Ladies and Gentlemen:
The undersigned trade associations, which represent small, community depository institutions, write in regard to a recent judicial opinion, National Community Reinvestment Coalition v. Consumer Financial Protection Bureau, issued by the United States District Court for the District of Columbia. The decision vacates portions of the 2020 Home Mortgage Disclosure Act (HMDA) final rule amending Regulation C. We ask the Federal Financial Institutions Examinations Council (FFIEC) to consider the extraordinary impact of this decision and issue formal guidance that allows small banks and credit unions a reasonable transition period to comply with the sudden changes occasioned by the ruling.
As background, on September 23, 2022, the District Court issued an order vacating (in part) the 2020 HMDA final rule that had increased the loan volume reporting thresholds for closed-end mortgage loans from 25 to 100 in each of the two preceding calendar years. The effect of the court’s ruling, therefore, is to abruptly and without notice eliminate final regulations that for three years had expanded the number of small-volume lenders that were exempt from HMDA reporting requirements.
The impact of this decision is severe. Hundreds of community banks and credit unions that relied on the exemption will now be required to collect and report 22 HMDA data points, presumably beginning on January 1, 2023. The tasks required to implement full-scale HMDA reporting programs—including updates to loan origination software, drafting policies and procedures, training staff, and in many cases, hiring and conducting vendor due diligence on third parties to assist—are enormous.

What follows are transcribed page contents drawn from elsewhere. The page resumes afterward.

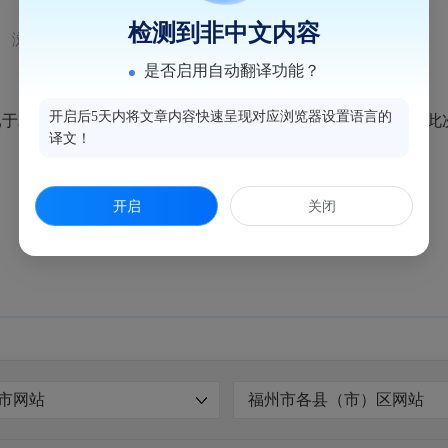
检测到非中文内容
浏览量：123
是否启用自动翻译功能？
开启后5天内将文章内容快速呈现对应浏览器设置语言的
2025年4月16日结束，因无人参加海峡纵横电子竞价投标，
译文！
开启
关闭
市网站
福州市各县（市）区网站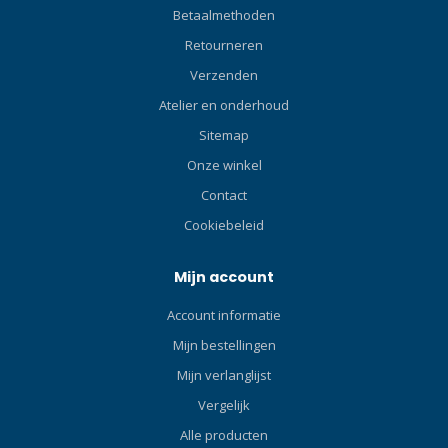
clips, kunnen gemakkelijk
waardoor volledig openen
Betaalmethoden
worden bediend met de
eenvoudig is. Tegelijkertijd
Retourneren
dikste droge
heeft de NX-SERIE
handschoenen, waardoor
Verzenden
aanzienlijke anti-
er geen compromissen
verstrikkings
Atelier en onderhoud
meer nodig zijn.
eigenschappen. Kleinere
Sitemap
Gemakkelijk te openen Een
trekkers hebben vaak een
veelvoorkomende reden
haak waar de lijn
Onze winkel
voor een gemiste clip is dat
gemakkelijk in kan blijven
Contact
de sluiting bij traditionele
haken, maar de trekker van
Cookiebeleid
boltsnaps moeilijk volledig
de NX-SERIE schudt
te openen is. De NX-trekker
lijnverstrikkingen zonder
is groot, soepel en
moeite van zich af. De
Mijn account
gemakkelijk te bedienen,
vingersteun biedt stabiliteit
Account informatie
waardoor volledig openen
en controle, waardoor de
eenvoudig is. Tegelijkertijd
nauwkeurigheid van de clip
Mijn bestellingen
heeft de NX-SERIE
toeneemt. Gemakkelijk te
Mijn verlanglijst
aanzienlijke anti-
bevestigen Aandacht voor
verstrikkings
Vergelijk
detail kan grote problemen
eigenschappen. Kleinere
oplossen. Door
Alle producten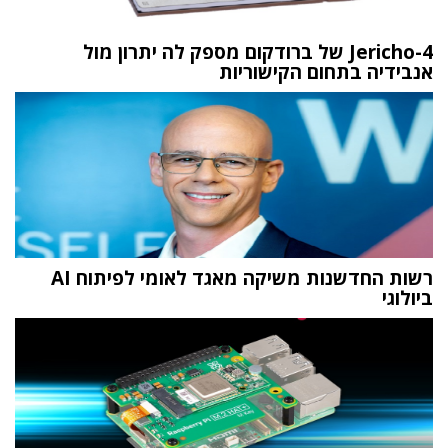
Jericho-4 של ברודקום מספק לה יתרון מול
אנבידיה בתחום הקישוריות
רשות החדשנות משיקה מאגד לאומי לפיתוח AI
ביולוגי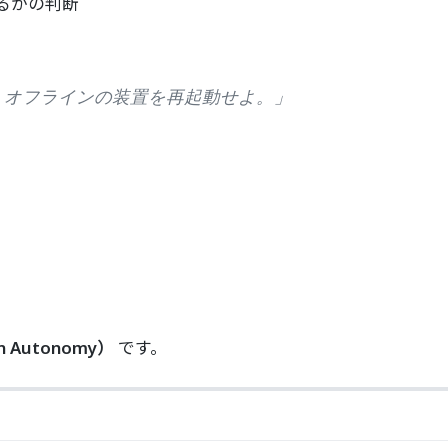
るかの判断
、オフラインの装置を再起動せよ。」
 Autonomy）
です。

Our small volume lenders report that they will not have capabilities to accomplish these tasks in the remaining two weeks of the year. In addition, many of these lenders are experiencing significant staff shortages following COVID due to the “great resignation” and retirements. In many cases, new staff have no previous data collection experience, and even existing staff will need to be re-trained after a three-year hiatus from the data collection and reporting requirements.
In addition, depository institutions are concerned about the "pipeline" issue. Specifically, lenders receive applicants in the last quarter of 2022 that may not receive final action until 2023. As we understand the blog, these transactions must be reported on the 2023 Loan Application Register (LAR), yet lenders do not currently have the systems and infrastructure in place to capture all the data fields they will need to report on their 2023 LAR. For applications made in 2022 that result in originations in 2023, lenders may be able to get the information once their systems are up and running in 2023. However, for applications taken in 2022 that do not result in originations, e.g., files closed for incompleteness, it will be impossible for lenders to get the data in 2023 from applicants who did not wish to complete their initial application.